Exercise inputs
BEGIN

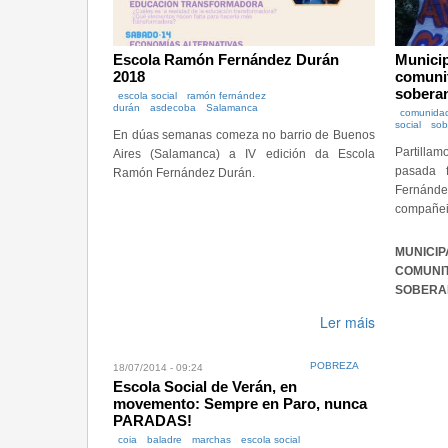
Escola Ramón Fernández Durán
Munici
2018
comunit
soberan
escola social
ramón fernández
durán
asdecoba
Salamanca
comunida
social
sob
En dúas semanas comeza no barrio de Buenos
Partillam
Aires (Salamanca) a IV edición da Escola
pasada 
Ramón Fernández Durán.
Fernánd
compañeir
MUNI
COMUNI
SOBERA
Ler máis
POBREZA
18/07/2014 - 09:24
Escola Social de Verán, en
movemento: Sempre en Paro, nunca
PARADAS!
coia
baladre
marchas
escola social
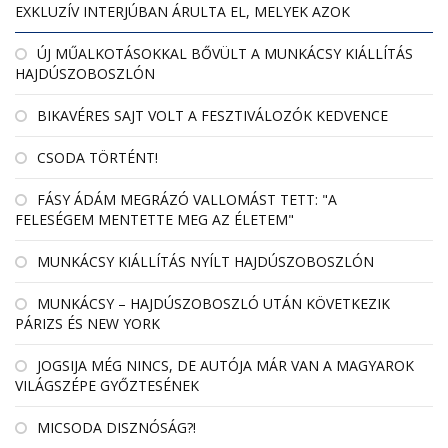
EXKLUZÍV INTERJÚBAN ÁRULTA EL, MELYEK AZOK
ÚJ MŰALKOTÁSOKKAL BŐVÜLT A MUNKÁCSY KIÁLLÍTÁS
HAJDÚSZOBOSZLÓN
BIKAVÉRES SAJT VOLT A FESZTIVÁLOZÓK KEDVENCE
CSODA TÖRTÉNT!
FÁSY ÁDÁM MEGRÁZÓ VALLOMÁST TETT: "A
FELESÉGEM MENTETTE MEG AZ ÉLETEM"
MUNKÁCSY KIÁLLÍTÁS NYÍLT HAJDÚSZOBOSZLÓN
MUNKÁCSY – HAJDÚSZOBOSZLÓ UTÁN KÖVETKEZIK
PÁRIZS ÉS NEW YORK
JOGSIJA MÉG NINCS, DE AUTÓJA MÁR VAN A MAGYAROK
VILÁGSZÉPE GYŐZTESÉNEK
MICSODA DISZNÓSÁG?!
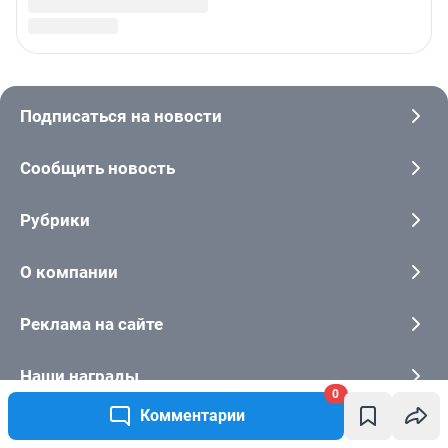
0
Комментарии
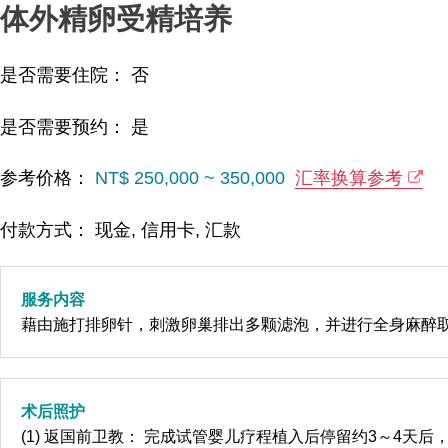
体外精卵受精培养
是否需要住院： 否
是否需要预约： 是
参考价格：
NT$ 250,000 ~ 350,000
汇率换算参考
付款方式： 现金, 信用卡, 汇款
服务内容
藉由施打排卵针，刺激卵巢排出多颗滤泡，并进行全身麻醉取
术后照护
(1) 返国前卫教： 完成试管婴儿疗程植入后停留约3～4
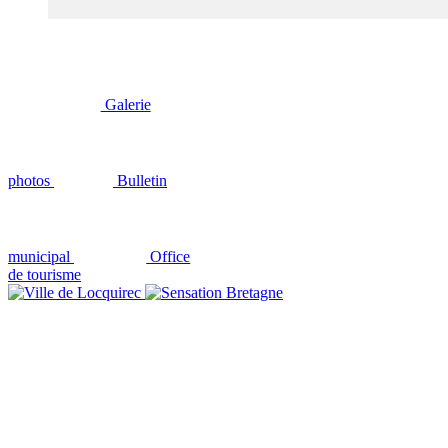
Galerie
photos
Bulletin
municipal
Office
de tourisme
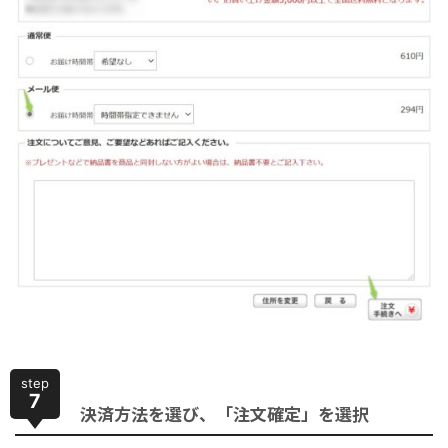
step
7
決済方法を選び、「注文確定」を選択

END

Identify the lines in the entries above that contain "KIÁLLÍTÁS", then copy them out.

Response to this exercise
ÚJ MŰALKOTÁSOKKAL BŐVÜLT A MUNKÁCSY KIÁLLÍTÁS
MUNKÁCSY KIÁLLÍTÁS NYÍLT HAJDÚSZOBOSZLÓN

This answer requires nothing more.